Heat balance requirements result in an increased oxygen concentration when mixing the oxygen with the recycled flue gas. With this higher oxygen concentration similar burn-off courses and a similar burnout is observed if compared with conventional air combustion. With regard to NO formation and its reduction in the furnace under the general conditions of an oxyfuel combustion system, the comprehensive investigations permit the conclusion to be drawn that the existing technologies developed for conventional air combustion can also be applied under oxyfuel conditions to efficiently reduce the nitrogen oxides. The NO mass flows are significantly reduced in comparison with the conventional air-operated method under oxyfuel conditions. Due to a characteristic in the oxyfuel process, the concentrations of various species increase significantly in the furnace. This naturally also applies to gas components with corrosive effect. As the results show, higher H2S concentrations result in the furnace from the flue gas recirculation, preferably under reducing conditions. Higher SO3 concentrations also result, whereby the mechanism must be investigated further. These facts and the circumstance that under oxyfuel conditions the moisture content in the flue gas rises significantly could mean that the risk of corrosion rises in both the high- and low-temperature ranges.

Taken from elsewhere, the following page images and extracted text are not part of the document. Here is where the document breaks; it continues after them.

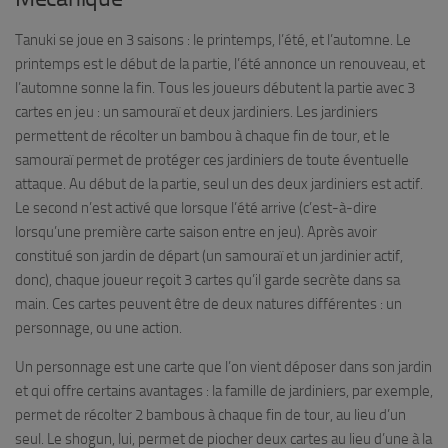
Tanuki se joue en 3 saisons : le printemps, l’été, et l’automne. Le
printemps est le début de la partie, l’été annonce un renouveau, et
l’automne sonne la fin. Tous les joueurs débutent la partie avec 3
cartes en jeu : un samouraï et deux jardiniers. Les jardiniers
permettent de récolter un bambou à chaque fin de tour, et le
samouraï permet de protéger ces jardiniers de toute éventuelle
attaque. Au début de la partie, seul un des deux jardiniers est actif.
Le second n’est activé que lorsque l’été arrive (c’est-à-dire
lorsqu’une première carte saison entre en jeu). Après avoir
constitué son jardin de départ (un samouraï et un jardinier actif,
donc), chaque joueur reçoit 3 cartes qu’il garde secrète dans sa
main. Ces cartes peuvent être de deux natures différentes : un
personnage, ou une action.
Un personnage est une carte que l’on vient déposer dans son jardin
et qui offre certains avantages : la famille de jardiniers, par exemple,
permet de récolter 2 bambous à chaque fin de tour, au lieu d’un
seul. Le shogun, lui, permet de piocher deux cartes au lieu d’une à la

By separating the atmospheric nitrogen from the oxygen carrier fed into the furnace with the help of a cryogenic air-separation unit, the dry flue gas consists of up to 90% CO2 and can be liquefied with reasonable efforts. However, in the process other substances, e.g. oxygen, NO X and SO2, enter the liquid phase. These substances, above unknown concentrations, could lead to problems with transport and underground storage of the CO2.

Therefore, the success of the oxyfuel process depends decisively on the level of impurities in the liquid CO2 that must be adhered to. These impurities can be influenced by the upstream systems of steam generator and flue-gas cleaning. Whereas the NO X and SO2 concentrations in the liquid CO2 can be reduced by means of the flue gas cleaning systems upstream of liquefaction, for the oxygen content, this is only possible using low excess oxygen.

The oxygen purity achieved in the air-separation unit and, above all, the air leakage that occurs in the flue gas system lead to a rise in the inert components argon and nitrogen, which increase the energy demand for CO2 liquefaction. An energetic-economic optimum between air-separation unit, leakage air, and CO2 liquefaction must be found here.